- Poster
- Directed by: N. K. Viswanathan
- Written by: Meenakshi Sundaram (dialogue)
- Screenplay by: N. K. Viswanathan
- Story by: Sree Rajakaliamman Cine Arts
- Produced by: Tharangai V. Sundar Tharangai V. Chandrasekaran
- Starring: Prem; Khushbu;
- Cinematography: N. K. Viswanathan
- Edited by: V. Uthaya Sankaran
- Music by: Deva
- Production company: Sree Rajakaliamman Cine Arts
- Release date: 14 December 1995;
- Running time: 135 minutes
- Country: India
- Language: Tamil

= Varraar Sandiyar =

Varraar Sandiyar (also spelled Varraar Chandiyar) is a 1995 Indian Tamil-language action drama film directed by N. K. Viswanathan. The film stars Prem and Khushbu, with Jaishankar, Anandaraj, K. R. Vijaya, Gandhimathi, Senthil, Vennira Aadai Moorthy, Charle and T. K. S. Chandran playing supporting roles.

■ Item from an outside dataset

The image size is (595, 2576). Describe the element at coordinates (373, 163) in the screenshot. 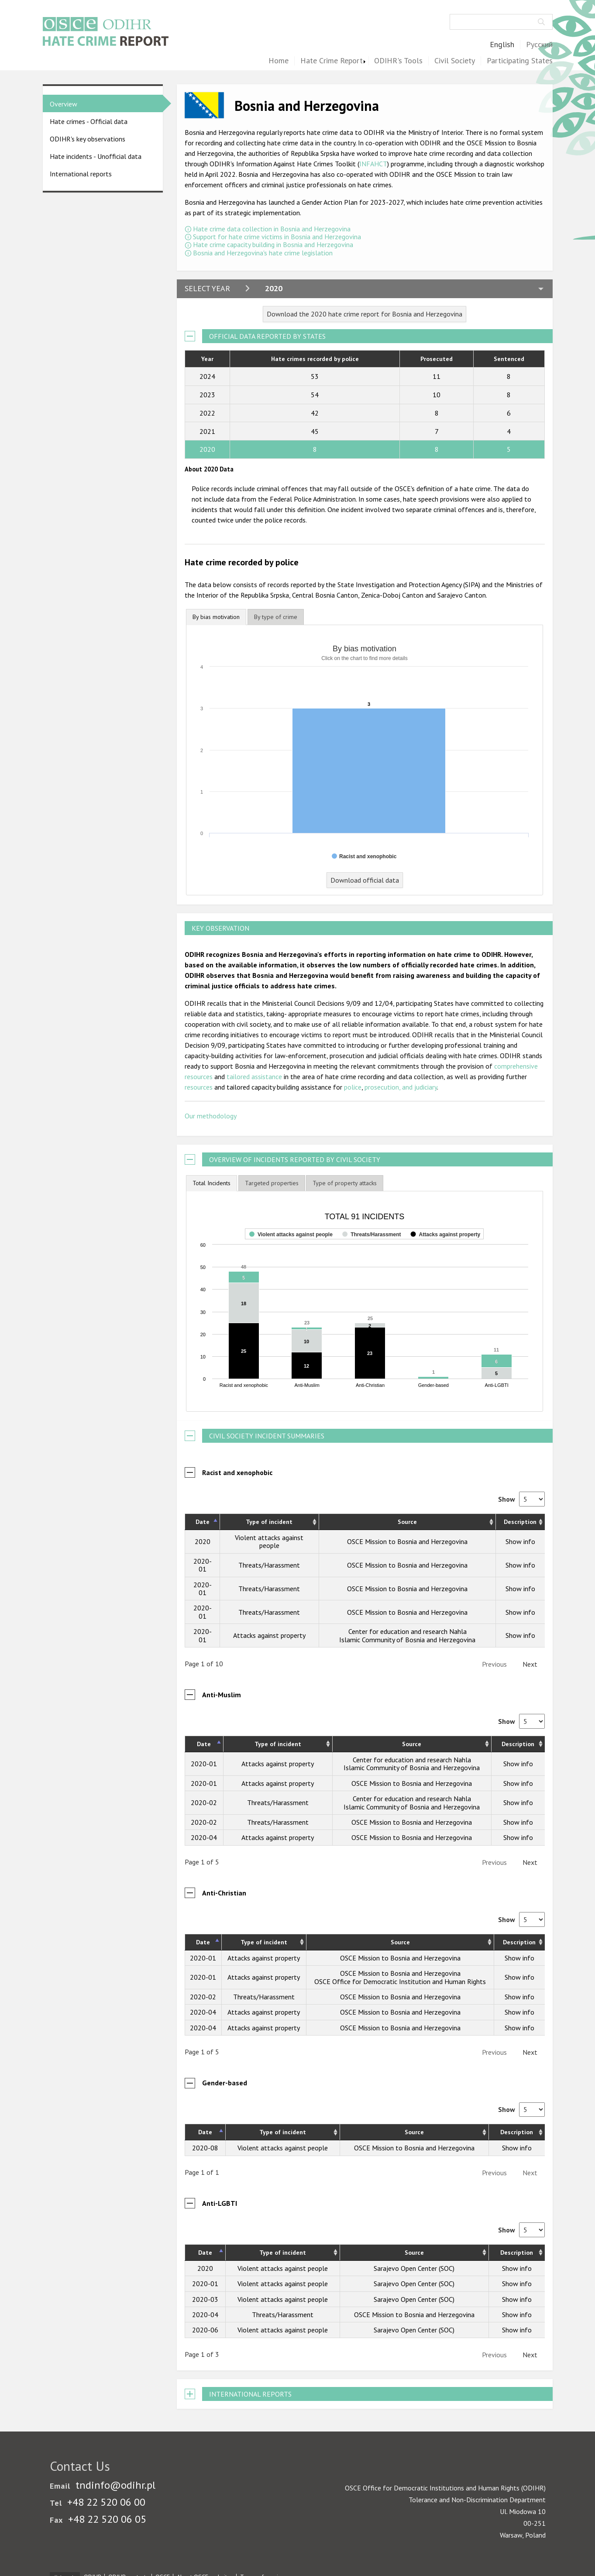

It was released on 14 December 1995.

==Plot==

Sathyamoorthy is a cruel gram panchayat chief who gives unfair judgements and spreads terror among the villagers, he never misses an opportunity to whip the innocent villagers. So the villagers gave him the name of Sandiyar (brute). The villagers want Sandiyar to die while his mother Annapoorni wants him to become a good man. Sandiyar then befriends the crook Maruthu who saved his life from the villagers.

One day, the outspoken Meena arrives in Sandiyar's village and claims Sandiyar had earlier secretly married her but Sandiyar says at the village court that nothing happened between them. Meena wants to marry Sandiyar in front of the villagers and she starts to compel him in many ways. Sandiyar's mother Annapoorni strongly supports her and brings her to their home. Sandiyar finally marries her. After the wedding, Meena reveals to Sandiyar the reason behind her lie. In the past, at the village court, Sandiyar gave an unfair judgement which led her sister and mother to commit suicide.

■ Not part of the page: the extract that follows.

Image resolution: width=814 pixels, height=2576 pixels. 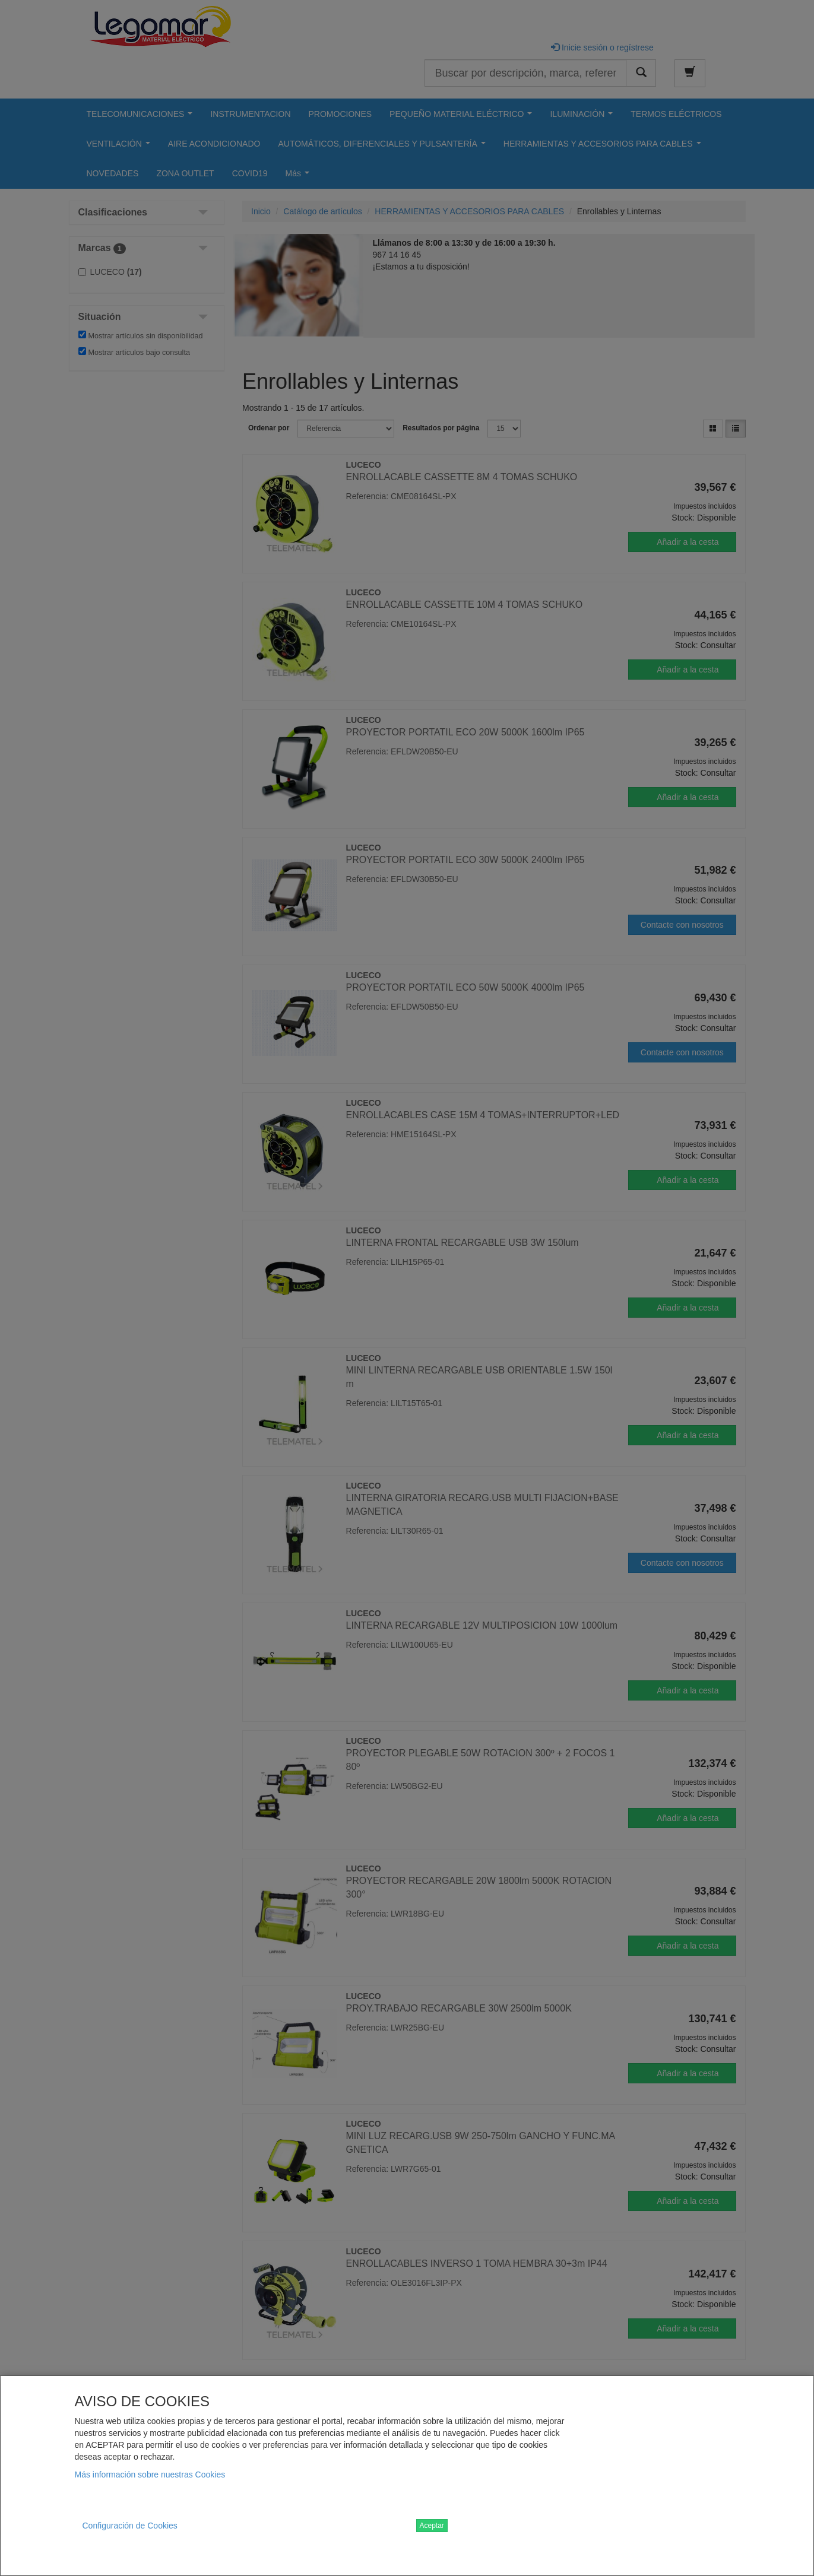 I want to click on Configuración de Cookies, so click(x=130, y=2525).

Meena learns that Sandiyar also has a tragic past. His father (Jaishankar) was brutally killed by a family friend, Mookaiah, for acquiring his land and the villagers did nothing to prevent it. Sandiyar cannot forget that sad day, so he makes the life of the villagers a living hell. So far, Meena wanted to take revenge on him but now Meena tries to change him into a responsible village president. Afterwards, Sandiyar slowly falls under the spell of his wife Meena and he becomes a good person. Maruthu is none other than Mookaiah's son and he is urged to take all the wealth of Sandiyar. What transpires next forms the rest of the story.

==Soundtrack==

The soundtrack were composed by Deva.

| Song | Singer(s) | Lyrics | Duration |
| "Amman Kovil Gopurattil" | Deva | Piraisoodan | 2:35 |
| "Vaigaiyinu Solliputten" | K. S. Chithra | 5:00 |
| "Chandirane Saatchi" | Mano | 5:00 |
| "Dindukallu" | Anuradha Sriram | Ponniyin Selvan | 2:43 |
| "Vandu Piranthathu" | Mano, Bhuvana Venkatesh | Piraisoodan | 4:45 |
| "Vaanum Pozhiyanum" | T. L. Maharajan, Chorus | 3:58 |

==Release and reception==
Despite having a similar name to the former title of Virumaandi (2004), Sandiyar, the film reportedly had a smooth release, generating no controversy.

D. S. Ramanujam of The Hindu wrote, "Cameraman-cum-director, N. K. Viswanathan, who has also penned the screenplay, manages to keep a fair tempo mixing the comedy of Senthil, the 'bad luck' man (like Lil Abner's Calamity Jones whenever he is around misfortune strikes the people nearby) with the main drama depicted in flash cuts". The film was also reviewed by Cinema Express.